→ WORK TO BE COMPLETED: Each line in the listing below that contains "gibi" should be returned.

→ EXCERPTED RECORDS:
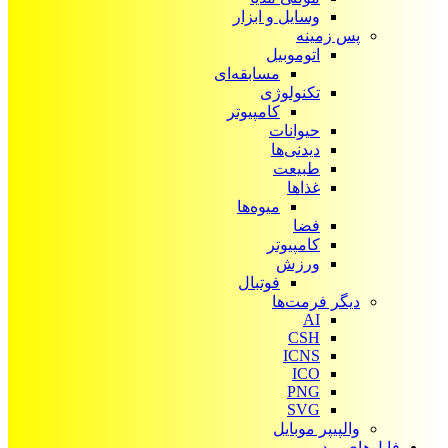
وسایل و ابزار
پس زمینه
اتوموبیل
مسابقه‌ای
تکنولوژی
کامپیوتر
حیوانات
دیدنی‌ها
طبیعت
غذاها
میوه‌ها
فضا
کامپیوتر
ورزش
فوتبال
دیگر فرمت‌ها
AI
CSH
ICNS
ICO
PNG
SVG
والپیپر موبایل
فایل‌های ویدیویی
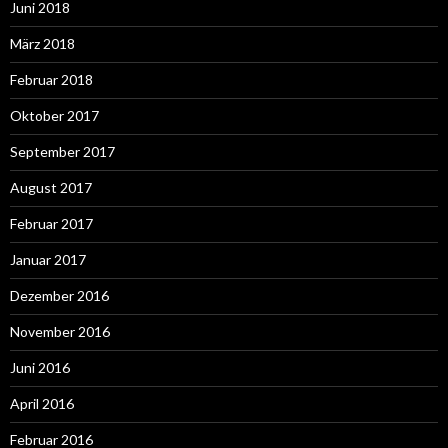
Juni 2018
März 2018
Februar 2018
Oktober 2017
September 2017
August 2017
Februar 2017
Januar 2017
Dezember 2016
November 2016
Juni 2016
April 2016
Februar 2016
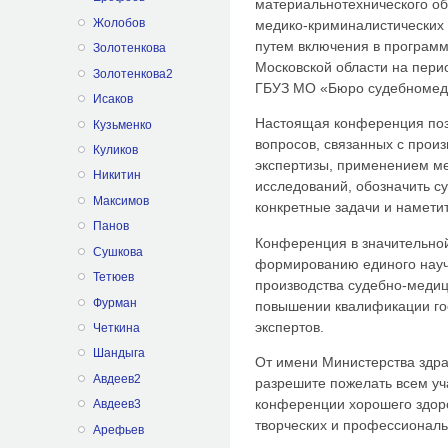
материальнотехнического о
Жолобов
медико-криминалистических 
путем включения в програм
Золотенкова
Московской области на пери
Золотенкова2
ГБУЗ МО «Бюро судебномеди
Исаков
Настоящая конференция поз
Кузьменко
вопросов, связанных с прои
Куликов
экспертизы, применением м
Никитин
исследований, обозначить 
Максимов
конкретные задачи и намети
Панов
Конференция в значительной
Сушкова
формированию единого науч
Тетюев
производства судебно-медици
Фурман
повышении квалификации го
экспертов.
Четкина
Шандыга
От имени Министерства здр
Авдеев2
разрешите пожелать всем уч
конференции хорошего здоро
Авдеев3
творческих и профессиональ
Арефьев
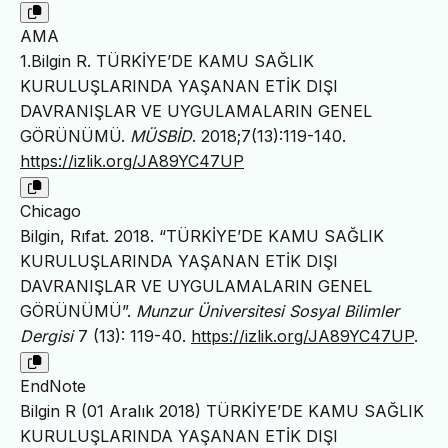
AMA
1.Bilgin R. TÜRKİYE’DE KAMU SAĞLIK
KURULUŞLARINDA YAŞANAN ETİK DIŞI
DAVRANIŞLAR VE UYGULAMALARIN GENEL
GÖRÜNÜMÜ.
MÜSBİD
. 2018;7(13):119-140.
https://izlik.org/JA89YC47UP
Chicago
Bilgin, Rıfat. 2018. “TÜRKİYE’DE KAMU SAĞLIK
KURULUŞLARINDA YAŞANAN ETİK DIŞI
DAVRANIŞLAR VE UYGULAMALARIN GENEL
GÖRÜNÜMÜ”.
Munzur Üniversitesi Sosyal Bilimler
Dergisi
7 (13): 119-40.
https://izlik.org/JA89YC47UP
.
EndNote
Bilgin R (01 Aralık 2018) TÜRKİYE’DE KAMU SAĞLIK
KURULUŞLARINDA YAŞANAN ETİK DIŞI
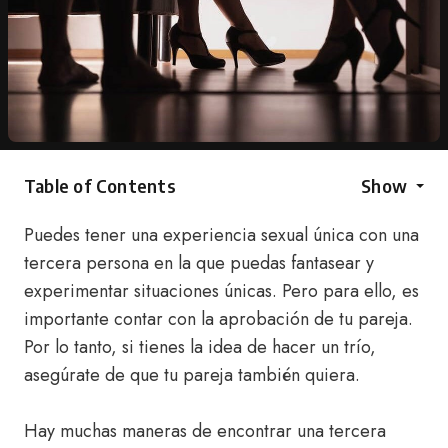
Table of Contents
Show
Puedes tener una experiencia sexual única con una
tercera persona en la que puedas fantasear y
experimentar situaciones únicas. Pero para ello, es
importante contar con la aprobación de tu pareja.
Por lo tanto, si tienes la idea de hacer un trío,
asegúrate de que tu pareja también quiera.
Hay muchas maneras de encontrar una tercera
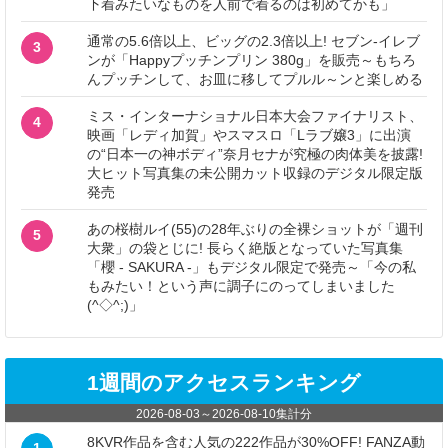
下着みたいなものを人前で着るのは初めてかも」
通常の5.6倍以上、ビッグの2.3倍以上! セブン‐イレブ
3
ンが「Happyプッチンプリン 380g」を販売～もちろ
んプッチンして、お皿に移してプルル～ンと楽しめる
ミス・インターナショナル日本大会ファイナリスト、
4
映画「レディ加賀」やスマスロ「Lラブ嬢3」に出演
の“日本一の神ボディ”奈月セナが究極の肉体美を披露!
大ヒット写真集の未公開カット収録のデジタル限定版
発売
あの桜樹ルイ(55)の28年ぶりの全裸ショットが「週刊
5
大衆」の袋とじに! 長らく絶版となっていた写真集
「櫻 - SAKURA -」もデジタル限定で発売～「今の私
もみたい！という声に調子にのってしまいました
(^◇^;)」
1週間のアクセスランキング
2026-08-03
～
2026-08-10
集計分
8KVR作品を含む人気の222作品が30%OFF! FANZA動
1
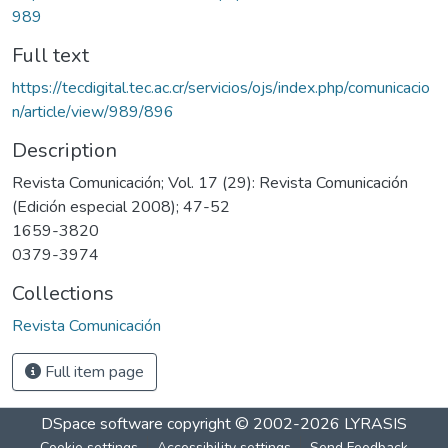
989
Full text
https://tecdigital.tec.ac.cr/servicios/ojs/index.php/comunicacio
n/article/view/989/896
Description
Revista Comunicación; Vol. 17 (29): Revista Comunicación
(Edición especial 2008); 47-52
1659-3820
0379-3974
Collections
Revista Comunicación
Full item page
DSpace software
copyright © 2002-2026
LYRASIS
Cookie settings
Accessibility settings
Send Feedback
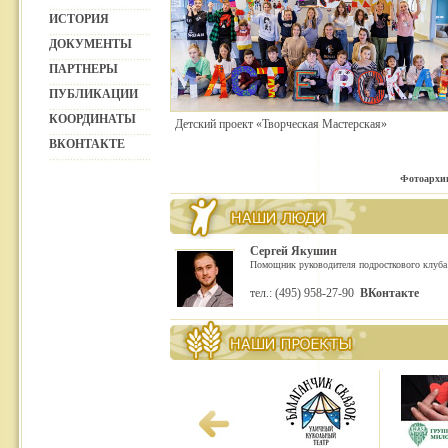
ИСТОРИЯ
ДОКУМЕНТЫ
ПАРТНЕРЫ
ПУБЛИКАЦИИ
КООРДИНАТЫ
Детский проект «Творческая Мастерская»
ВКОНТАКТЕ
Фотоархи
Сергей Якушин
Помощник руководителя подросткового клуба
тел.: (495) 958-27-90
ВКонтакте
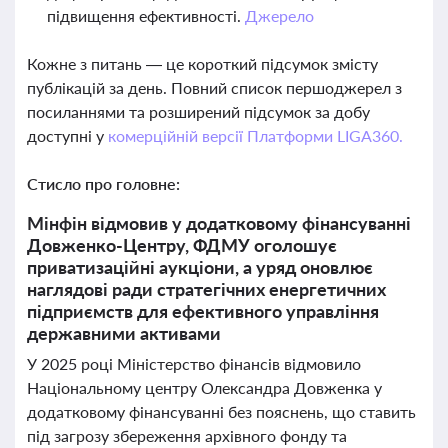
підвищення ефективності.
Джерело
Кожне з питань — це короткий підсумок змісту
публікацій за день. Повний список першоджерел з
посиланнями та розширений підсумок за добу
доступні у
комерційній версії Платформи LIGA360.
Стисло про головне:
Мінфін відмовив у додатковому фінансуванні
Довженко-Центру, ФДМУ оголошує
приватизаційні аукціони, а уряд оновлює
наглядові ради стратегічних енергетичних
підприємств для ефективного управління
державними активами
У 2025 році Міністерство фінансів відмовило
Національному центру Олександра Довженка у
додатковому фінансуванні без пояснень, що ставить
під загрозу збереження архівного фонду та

...

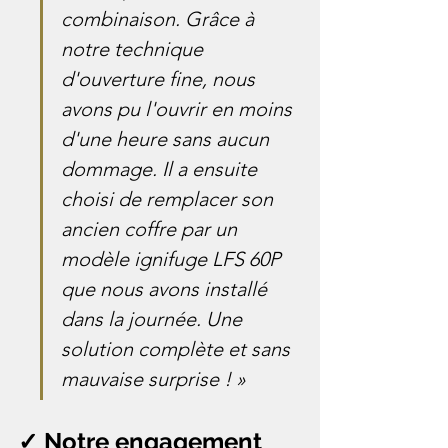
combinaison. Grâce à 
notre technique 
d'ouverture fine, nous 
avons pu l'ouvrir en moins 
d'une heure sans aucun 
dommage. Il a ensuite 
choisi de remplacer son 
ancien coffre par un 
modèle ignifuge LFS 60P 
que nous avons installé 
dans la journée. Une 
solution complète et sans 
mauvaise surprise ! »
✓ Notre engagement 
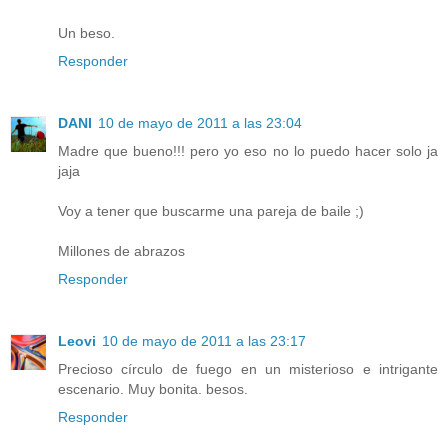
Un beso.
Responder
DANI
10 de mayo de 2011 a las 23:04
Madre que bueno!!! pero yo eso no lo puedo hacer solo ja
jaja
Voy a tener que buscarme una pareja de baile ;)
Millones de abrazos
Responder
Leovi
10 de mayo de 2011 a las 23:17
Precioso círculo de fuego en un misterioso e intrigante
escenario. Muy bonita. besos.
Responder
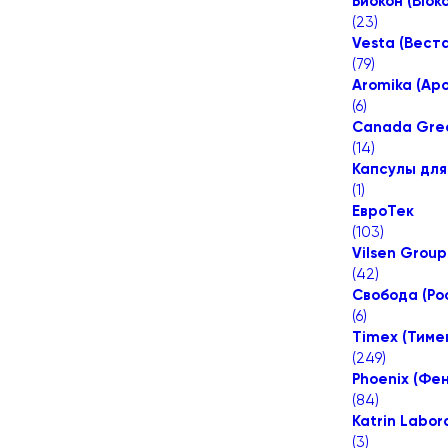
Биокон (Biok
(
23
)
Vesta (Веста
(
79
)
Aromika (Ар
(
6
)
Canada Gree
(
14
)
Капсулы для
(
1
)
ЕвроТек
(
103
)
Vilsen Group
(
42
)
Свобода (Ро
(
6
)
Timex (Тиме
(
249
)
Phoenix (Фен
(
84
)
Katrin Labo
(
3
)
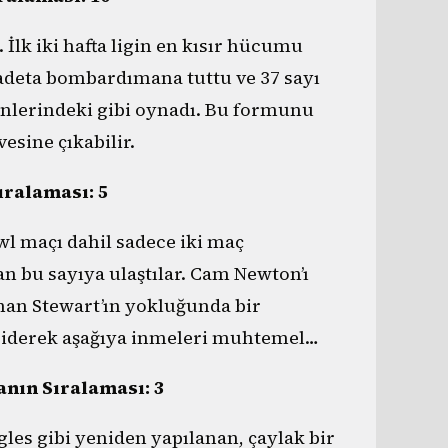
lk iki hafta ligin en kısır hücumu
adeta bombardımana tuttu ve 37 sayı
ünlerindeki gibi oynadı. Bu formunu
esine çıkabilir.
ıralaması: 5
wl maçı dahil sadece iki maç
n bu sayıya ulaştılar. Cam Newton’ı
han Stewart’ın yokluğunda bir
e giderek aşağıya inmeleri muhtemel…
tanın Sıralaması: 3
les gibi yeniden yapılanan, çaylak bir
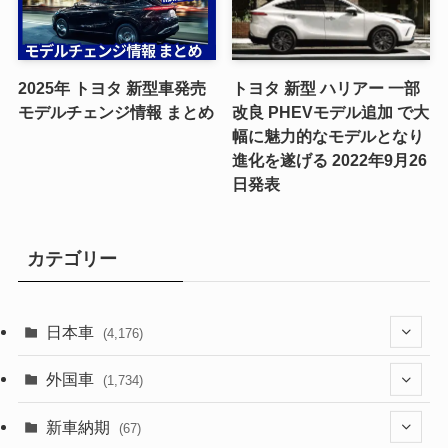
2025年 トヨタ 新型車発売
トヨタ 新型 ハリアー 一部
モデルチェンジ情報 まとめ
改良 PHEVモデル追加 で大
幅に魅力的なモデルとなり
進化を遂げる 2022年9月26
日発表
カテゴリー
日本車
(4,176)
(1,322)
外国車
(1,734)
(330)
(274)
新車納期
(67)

→ RESPONSE AREA:
ünlerindeki gibi oynadı. Bu formunu
les gibi yeniden yapılanan, çaylak bir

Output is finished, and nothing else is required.